* [Records for this exercise]
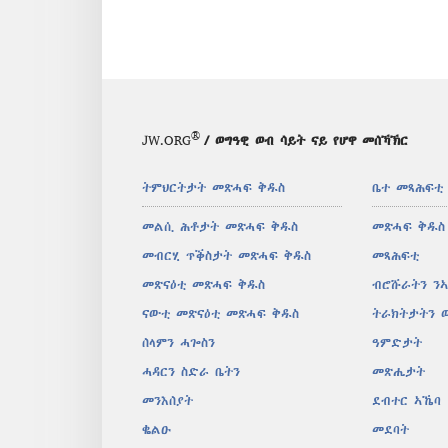
®
JW.ORG
/ ወግዓዊ ወብ ሳይት ናይ የሆዋ መሰኻኽር
ትምህርትታት መጽሓፍ ቅዱስ
ቤተ መጻሕፍቲ
መልሲ ሕቶታት መጽሓፍ ቅዱስ
መጽሓፍ ቅዱስ
መብርሂ ጥቕስታት መጽሓፍ ቅዱስ
መጻሕፍቲ
መጽናዕቲ መጽሓፍ ቅዱስ
ብሮሹራትን ን
ናውቲ መጽናዕቲ መጽሓፍ ቅዱስ
ትራክትታትን 
ሰላምን ሓጐስን
ዓምድታት
ሓዳርን ስድራ ቤትን
መጽሔታት
መንእሰያት
ደብተር ኣኼባ
ቈልዑ
መደባት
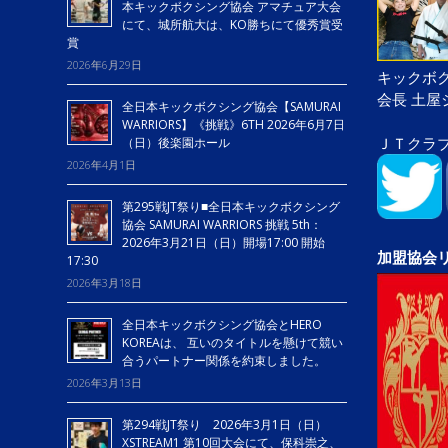
本キックボクシング協会 アマチュア大会
にて、城所航大は、KO勝ちにて優秀賞受
賞
2026年6月29日
キックボク
会長 土
全日本キックボクシング協会【SAMURAI
WARRIORS】《挑戦》6TH 2026年6月7日
ＪＴクラ
（日）後楽園ホール
2026年4月1日
第295戦JT祭り■全日本キックボクシング
協会 SAMURAI WARRIORS 挑戦 5th：
2026年3月21日（日）開場17:00 開始
加盟協会
17:30
2026年3月18日
全日本キックボクシング協会とHERO
KOREAは、 互いのタイトルを懸けて競い
合うパートナー関係を約束しました。
2026年3月13日
第294戦JT祭り 2026年3月1日（日）
XSTREAM1 第10回大会にて、保科崇之、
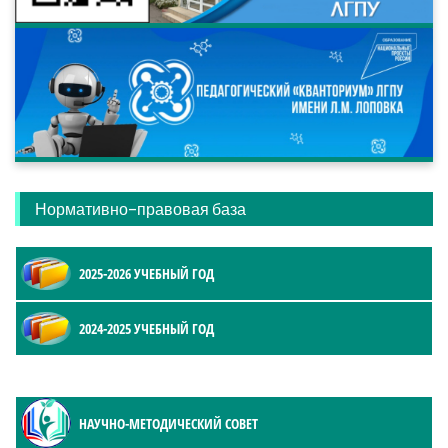
Нормативно-правовая база
2025-2026 УЧЕБНЫЙ ГОД
2024-2025 УЧЕБНЫЙ ГОД
НАУЧНО-МЕТОДИЧЕСКИЙ СОВЕТ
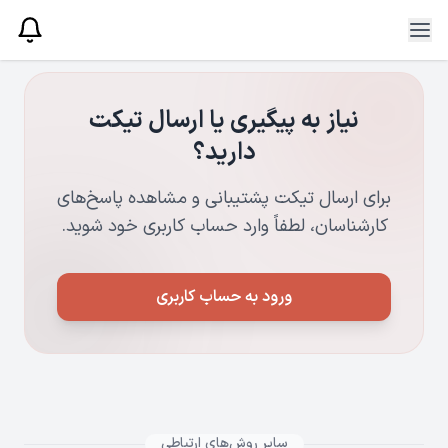
نیاز به پیگیری یا ارسال تیکت
دارید؟
برای ارسال تیکت پشتیبانی و مشاهده پاسخ‌های
کارشناسان، لطفاً وارد حساب کاربری خود شوید.
ورود به حساب کاربری
سایر روش‌های ارتباطی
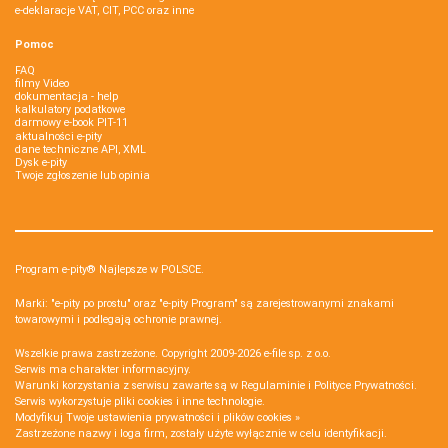
e-deklaracje VAT, CIT, PCC oraz inne
Pomoc
FAQ
filmy Video
dokumentacja - help
kalkulatory podatkowe
darmowy e-book PIT-11
aktualności e-pity
dane techniczne API, XML
Dysk e-pity
Twoje zgłoszenie lub opinia
Program e-pity® Najlepsze w POLSCE.
Marki: "e-pity po prostu" oraz "e-pity Program" są zarejestrowanymi znakami
towarowymi i podlegają ochronie prawnej.
Wszelkie prawa zastrzeżone. Copyright 2009-2026
e-file sp. z o.o.
Serwis ma charakter informacyjny.
Warunki korzystania z serwisu zawarte są w
Regulaminie
i
Polityce Prywatności
.
Serwis wykorzystuje
pliki cookies i inne technologie
.
Modyfikuj Twoje ustawienia prywatności i plików cookies »
Zastrzeżone nazwy i loga firm, zostały użyte wyłącznie w celu identyfikacji.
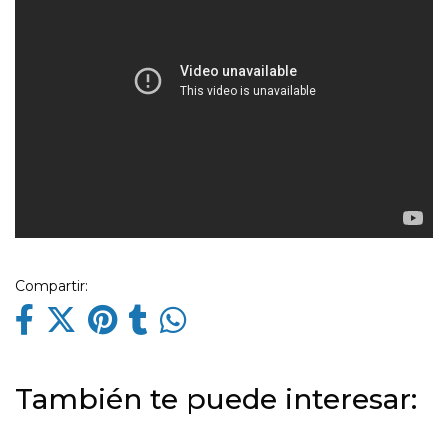
Compartir:
También te puede interesar:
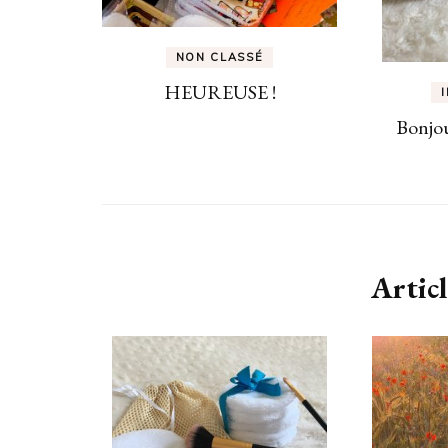
NON CLASSÉ
HEUREUSE !
Bonjou
Articl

* [Exercise]
Starting with the line with "filmy Video" above and going on through the line with "Serwis wykorzystuje", transcribe every line exactly, both ends included, and add nothing.

* [Completed exercise]
filmy Video
dokumentacja - help
kalkulatory podatkowe
darmowy e-book PIT-11
aktualności e-pity
dane techniczne API, XML
Dysk e-pity
Twoje zgłoszenie lub opinia
Program e-pity® Najlepsze w POLSCE.
Marki: "e-pity po prostu" oraz "e-pity Program" są zarejestrowanymi znakami
towarowymi i podlegają ochronie prawnej.
Wszelkie prawa zastrzeżone. Copyright 2009-2026
e-file sp. z o.o.
Serwis ma charakter informacyjny.
Warunki korzystania z serwisu zawarte są w
Regulaminie
i
Polityce Prywatności
.
Serwis wykorzystuje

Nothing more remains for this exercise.